Потом ещё летели дни.
Павло Григорьевич бывал в семье Ивана Днепровского, куда заходил и я, и читал нам свои харьковские стихи о жестоких часах над головой, о кладбище…
И вдруг сказал:
— А что, как я высохну?..
Мы молчали.
Позднее Тычина сам ответил на этот тревожный крик своей души:
Глубинами не высохну, не обмелею…Да. Я любил и люблю Тычину как великого нашего поэта.
Хотя и люблю в нём не всё.
Много даёт он в печать так называемых поэтических отходов своей творческой лаборатории, которые беспокоили и беспокоят меня, потому что я знаю, какой это гигант, и становится больно, когда он иногда, и не совсем иногда, стреляет из пушек по воробьям.

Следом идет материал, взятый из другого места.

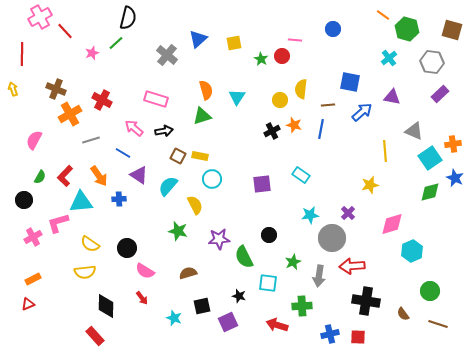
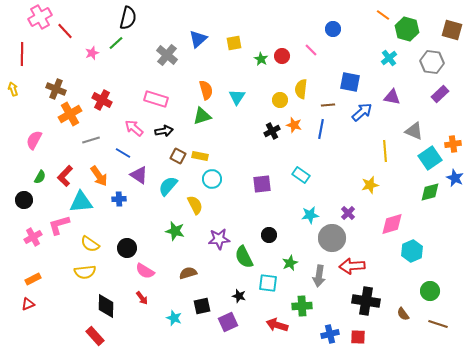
pink line at (295, 40): moved 16 px right, 10 px down; rotated 40 degrees clockwise
pink L-shape at (58, 223): moved 1 px right, 2 px down
green star at (178, 231): moved 3 px left
green star at (293, 262): moved 3 px left, 1 px down
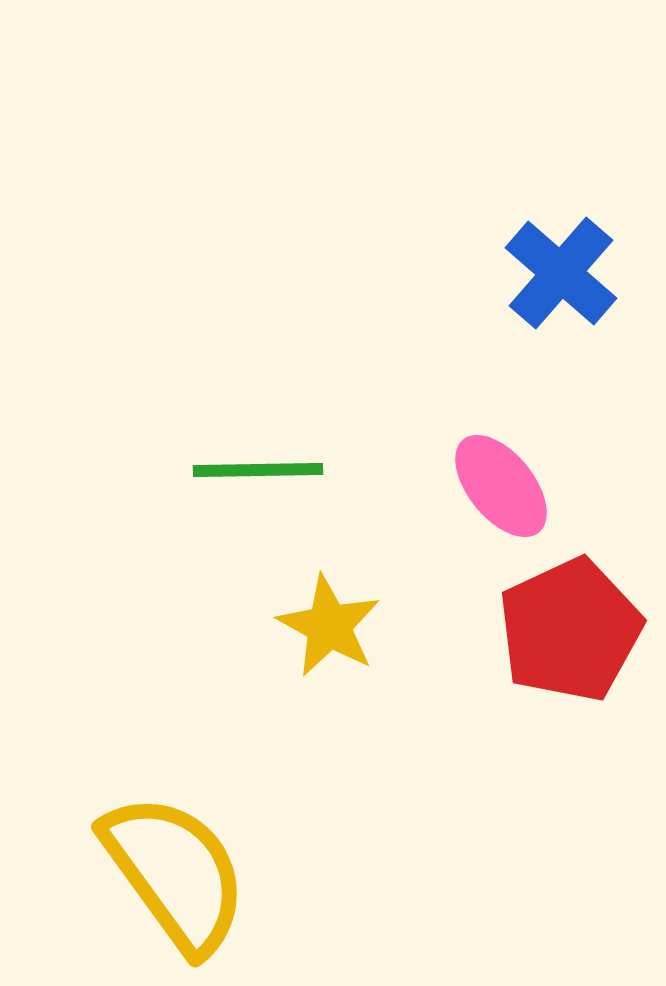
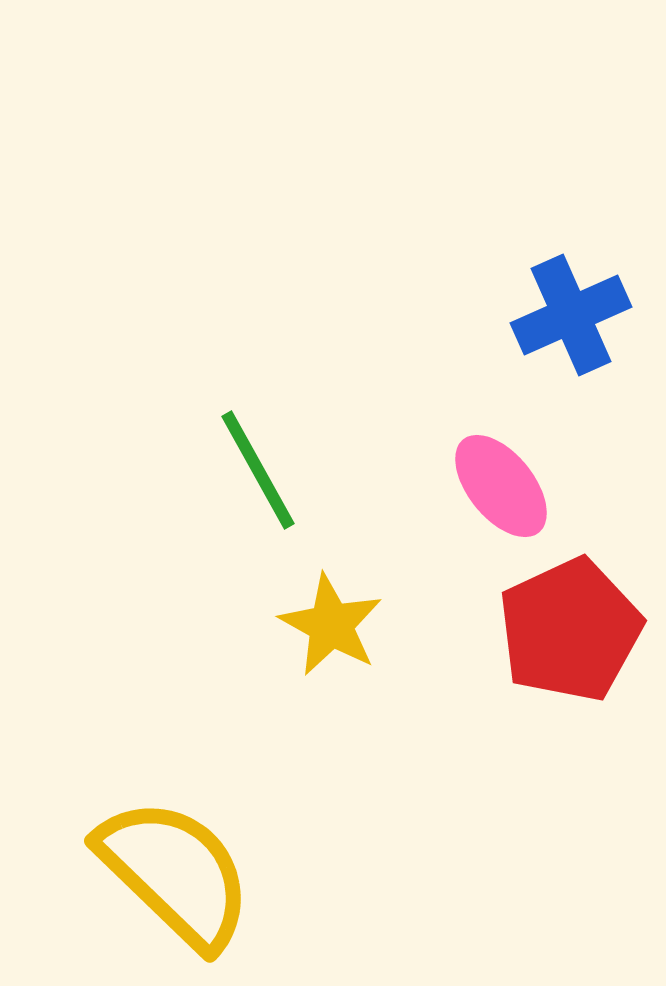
blue cross: moved 10 px right, 42 px down; rotated 25 degrees clockwise
green line: rotated 62 degrees clockwise
yellow star: moved 2 px right, 1 px up
yellow semicircle: rotated 10 degrees counterclockwise
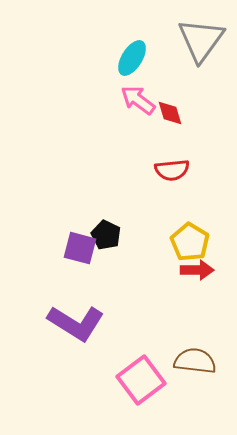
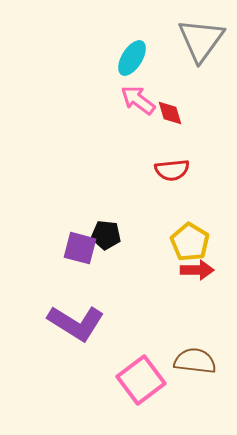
black pentagon: rotated 20 degrees counterclockwise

Но, несмотря на это, Тычина — гений, и таким он есть не только для нас, таким останется и для наших потомков, если не умрёт наш язык, а вместе с ним не умрём и мы как нация.
LI
И вот Вера с сыновьями оставила меня. Она переехала в старую комнату, поссорившись со мной навеки.

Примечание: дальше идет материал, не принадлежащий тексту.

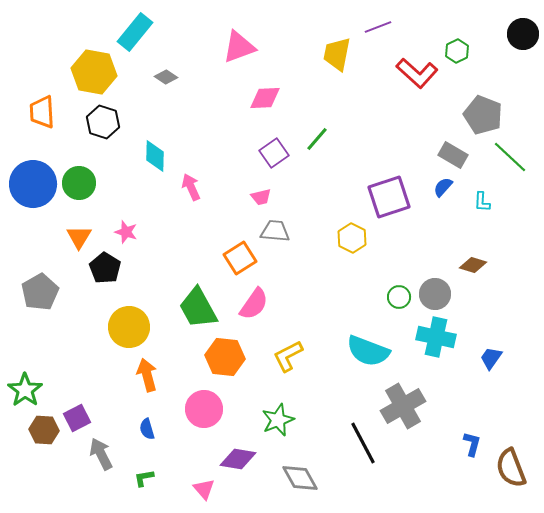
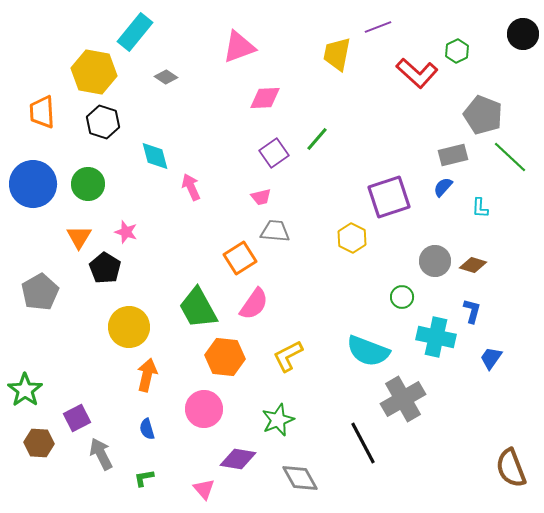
gray rectangle at (453, 155): rotated 44 degrees counterclockwise
cyan diamond at (155, 156): rotated 16 degrees counterclockwise
green circle at (79, 183): moved 9 px right, 1 px down
cyan L-shape at (482, 202): moved 2 px left, 6 px down
gray circle at (435, 294): moved 33 px up
green circle at (399, 297): moved 3 px right
orange arrow at (147, 375): rotated 28 degrees clockwise
gray cross at (403, 406): moved 7 px up
brown hexagon at (44, 430): moved 5 px left, 13 px down
blue L-shape at (472, 444): moved 133 px up
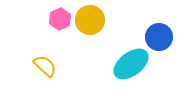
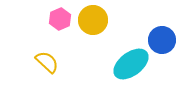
yellow circle: moved 3 px right
blue circle: moved 3 px right, 3 px down
yellow semicircle: moved 2 px right, 4 px up
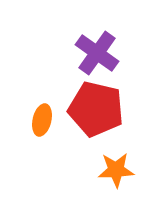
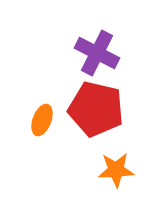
purple cross: rotated 9 degrees counterclockwise
orange ellipse: rotated 8 degrees clockwise
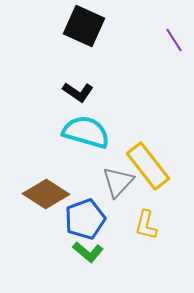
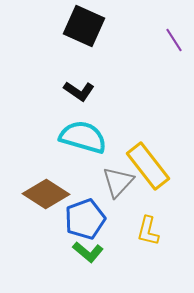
black L-shape: moved 1 px right, 1 px up
cyan semicircle: moved 3 px left, 5 px down
yellow L-shape: moved 2 px right, 6 px down
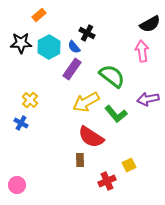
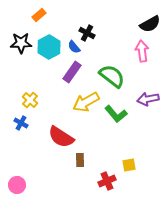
purple rectangle: moved 3 px down
red semicircle: moved 30 px left
yellow square: rotated 16 degrees clockwise
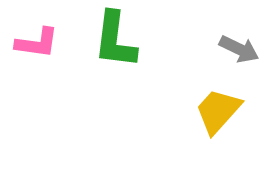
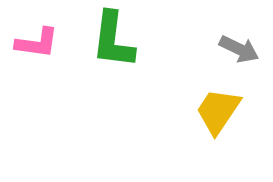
green L-shape: moved 2 px left
yellow trapezoid: rotated 8 degrees counterclockwise
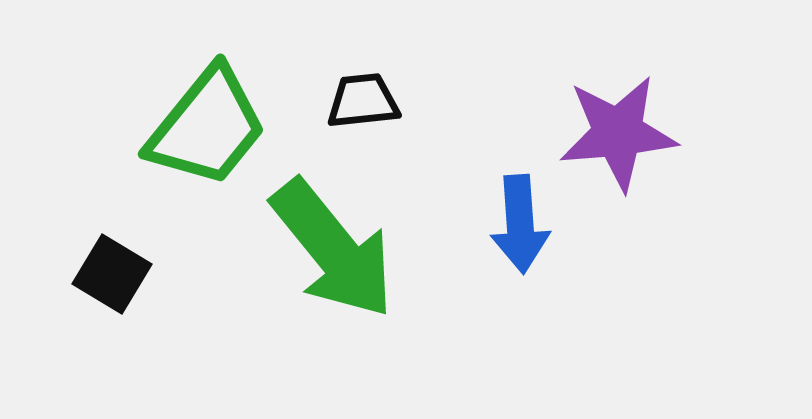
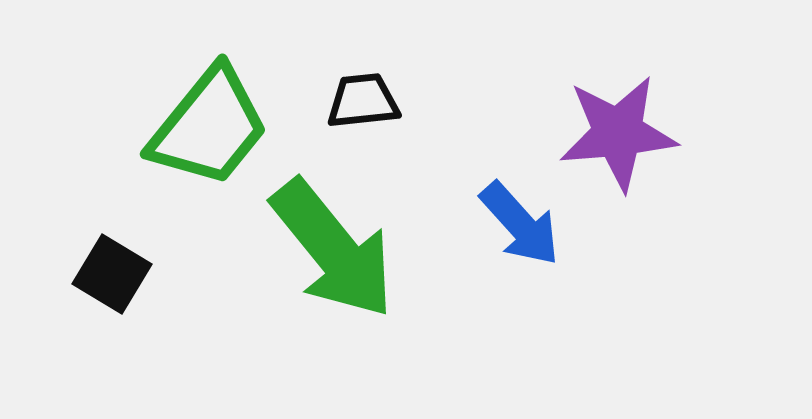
green trapezoid: moved 2 px right
blue arrow: rotated 38 degrees counterclockwise
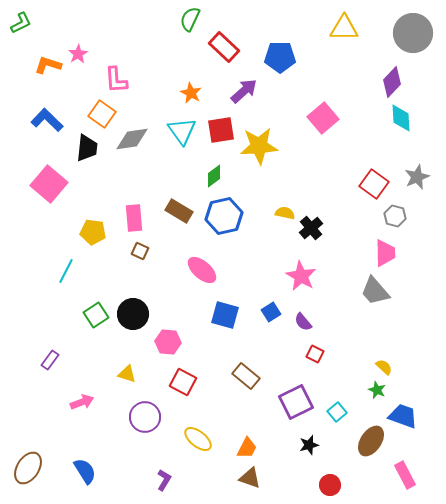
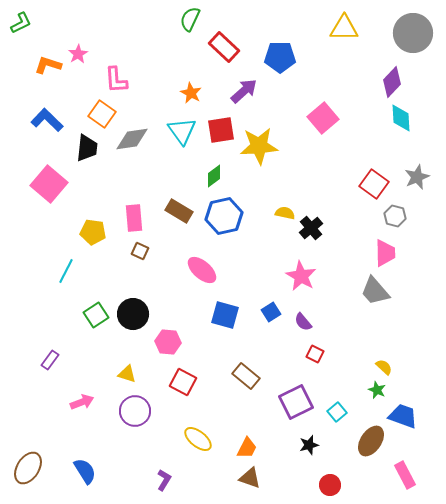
purple circle at (145, 417): moved 10 px left, 6 px up
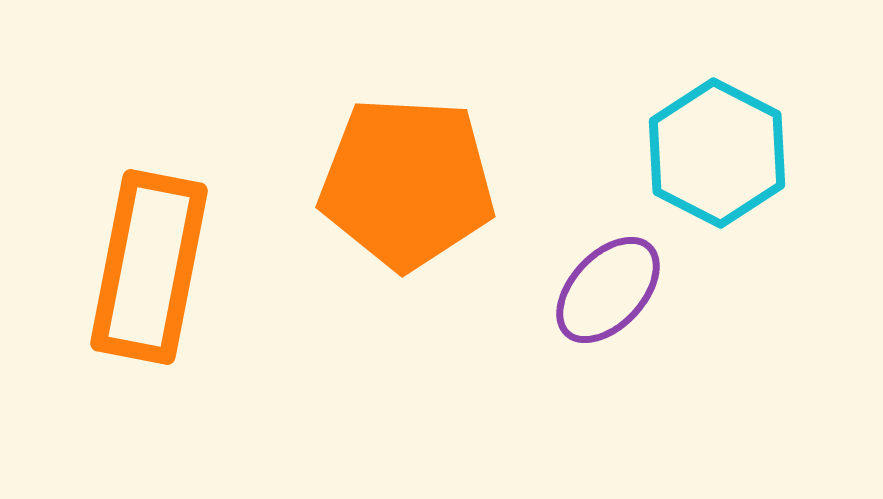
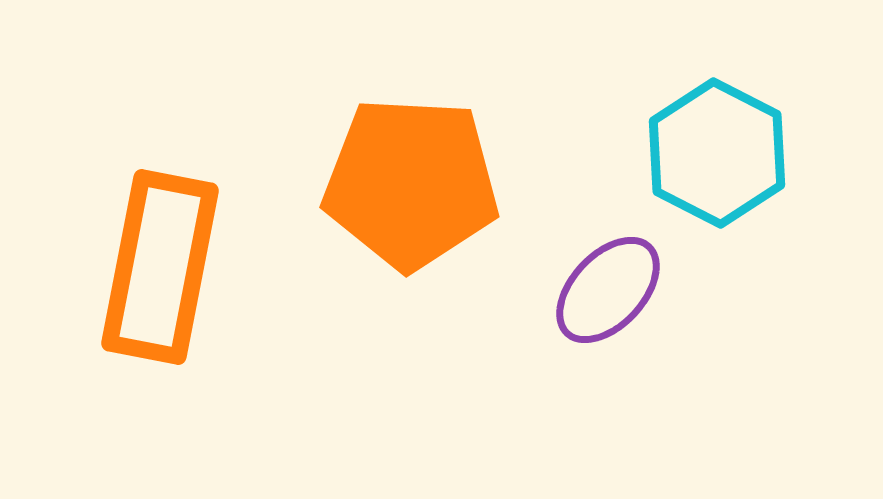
orange pentagon: moved 4 px right
orange rectangle: moved 11 px right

Ну пусть мы поссорились. Но при чём же здесь дети?
Почему они должны расти наполовину сиротами?
Я никогда себе не прощу этого, как и сыны мои, отказавшиеся от меня,
Олег даже сказал, что, когда я умру, он не пойдёт за моим гробом.
А Коля резко и навсегда порвал со мной.
Жена воспитала их в смертельной ненависти ко мне. Она даже придумала лозунг для сыновей: «Рвать и презирать». Это у меня «рвать» и меня «презирать».

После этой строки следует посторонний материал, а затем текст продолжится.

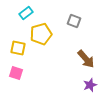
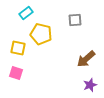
gray square: moved 1 px right, 1 px up; rotated 24 degrees counterclockwise
yellow pentagon: rotated 30 degrees clockwise
brown arrow: rotated 90 degrees clockwise
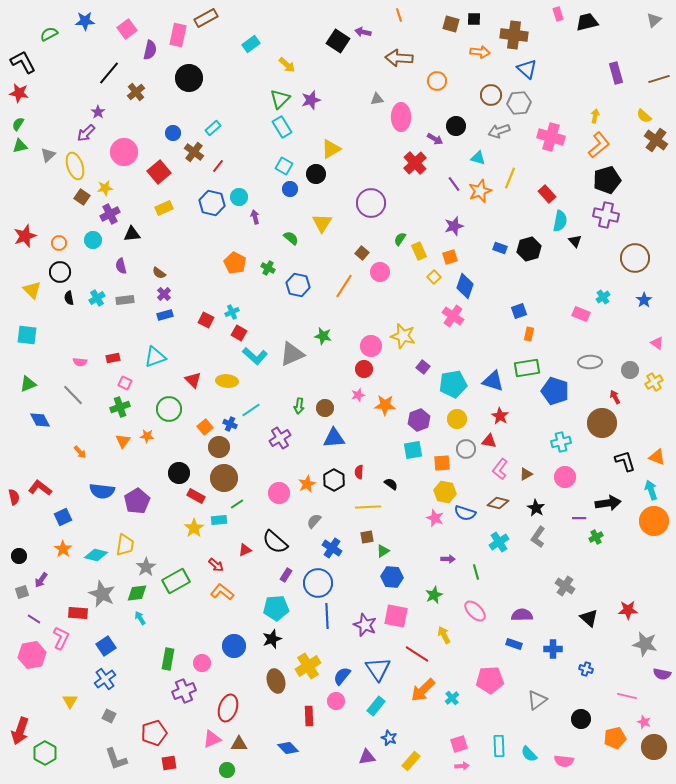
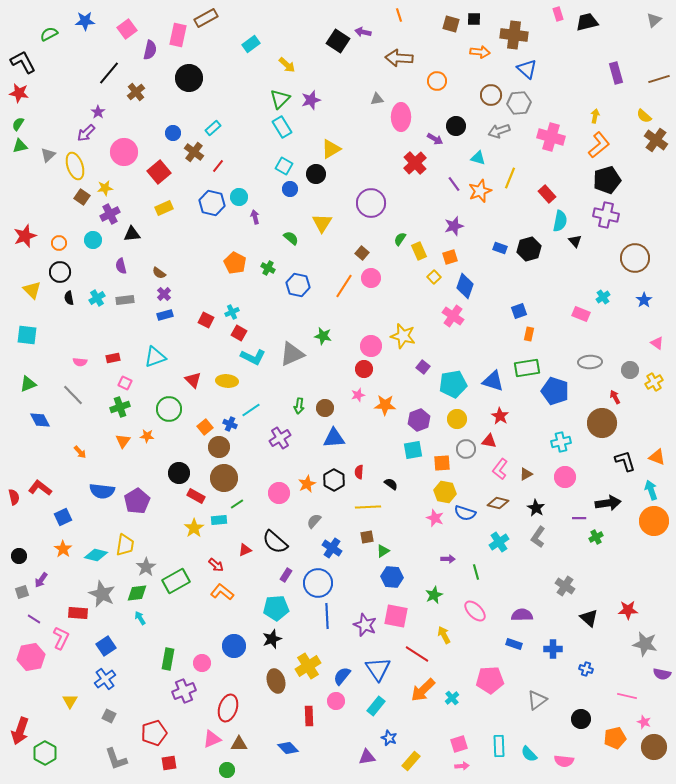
pink circle at (380, 272): moved 9 px left, 6 px down
cyan L-shape at (255, 356): moved 2 px left, 1 px down; rotated 15 degrees counterclockwise
pink hexagon at (32, 655): moved 1 px left, 2 px down
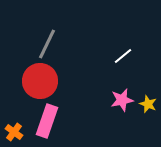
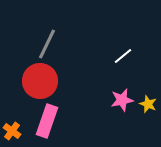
orange cross: moved 2 px left, 1 px up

Ну что ж. Что посеешь, то и пожнёшь.
Тяжко обнажать своё сердце, но я иначе не могу. Моя рана не только моя. Сколько у нас семейных трагедий! Не счесть. Правда, их становится всё меньше. Это говорит об укреплении нашей страны, и в конце концов их не станет совсем. Я верю в это.
Верю в гармоничного человека коммунизма, который победит не только доисторического человека нравственно, но победит и саму смерть и станет Владыкой Космоса, победит пространство и время, станет бессмертным.
Опять возвращаюсь назад.
Как мне хочется сказать о тех, кого уже нет с нами. Кого вырвала из наших рядов кровавая рука, поднявшаяся на советский строй, о тех, кто чудом остался в живых.
Я написал поэму «Махно», за которую испил столько горя, что и потомкам хватит. В этой поэме я вспоминаю о Примакове, одолевшем Махно. И вот он, живой герой моей мечты, пригласил нас на встречу в дом Раисы Азарх, которая говорила нам, что она командовала боевыми участками фронта. А мне почему-то не верилось.